Mechanistic studies of methanol oxidation to formaldehyde on isolated vanadate sites supported on high surface area anatase

The mechanism for methanol oxidation on both TiO2 and V/TiO2 was investigated using temperature-programmed experiments with in-situ infrared spectroscopy. Infrared and Raman spectroscopy, along with XANES, show that the V/TiO2 sample consists predominantly of isolated VO4 units after calcination. Methanol was found to adsorb on the catalyst in three ways at 323 K: (1) molecularly, (2) across Ti-O-Ti bonds to form Ti-OCH3/Ti-OH pairs, and (3) across V-O-Ti bonds to form V-OCH3/Ti-OH pairs. Upon heating, two desorption peaks for CH3OH and H2O were observed on all samples below 500 K. Although TiO2 produced small amounts of CH2O, the addition of vanadium greatly enhanced the rate of formaldehyde formation.

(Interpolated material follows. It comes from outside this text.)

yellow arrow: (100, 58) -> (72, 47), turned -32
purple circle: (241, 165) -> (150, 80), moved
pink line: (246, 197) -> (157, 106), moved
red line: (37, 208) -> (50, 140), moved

Also, on the V/TiO2 samples, it was noticed that the Ti-OCH3 groups disappear much more rapidly than on TiO2 alone. This is likely due to the reverse spillover of methoxide species from Ti to V, with the reaction occurring at lower temperatures at the vanadium center. Formate species were also detected during the experiments, and they are assumed to be intermediates in the decomposition of formaldehyde to CO, CO2, and H2O. The apparent activation energy of V/TiO2 for the formation of CH2O is 16.kcal/mol.